Jordan threw herself backward from the side of her bed and threw her feet around to the foot of the bed, her momentum carrying her until she was once again upright. She leaned forward and started digging through her bag. “I’m going to take a hot bath.”

Daniel took a deep breath and crawled back on his bed toward the night stand. He set his beer on the stand and picked up the remote, switching on the TV. Jordan slipped her shirt over her head so that she was wearing just a sports bra and leggings. She carried a pair of shorts and a pink cami with her into the bathroom and closed the door behind her.

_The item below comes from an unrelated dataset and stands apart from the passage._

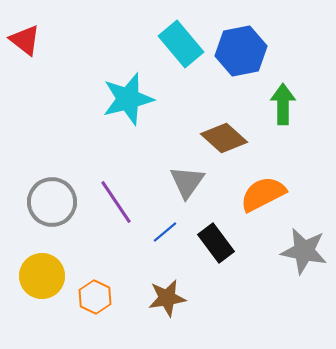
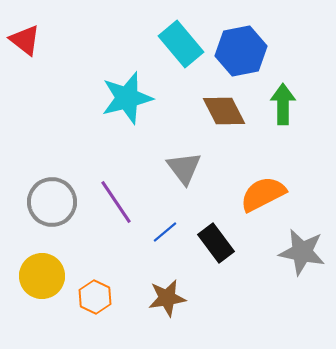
cyan star: moved 1 px left, 1 px up
brown diamond: moved 27 px up; rotated 21 degrees clockwise
gray triangle: moved 3 px left, 14 px up; rotated 12 degrees counterclockwise
gray star: moved 2 px left, 1 px down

Daniel could hear the water begin rushing out of the faucet as Jordan began running her bath. He always considered joining her whenever she took a shower or bath, but the thought usually faded quickly. He flipped through channels and eventually settled on a show about a pawn shop in Las Vegas, even though it was an episode he had already seen two or three times.

He heard the faucet turn off and the sloshing of standing water as Jordan climbed into the tub. He closed his eyes and tried to drift off to sleep. He hoped it would come easier with the aide of beer and tequila.

After a few minutes of failing to drift off, he gave up on sleep and the pawn shop and stood up from his bed. He downed the rest of his beer and walked over to the case to grab two more. He then made his way to the bathroom door and slowly swung it open.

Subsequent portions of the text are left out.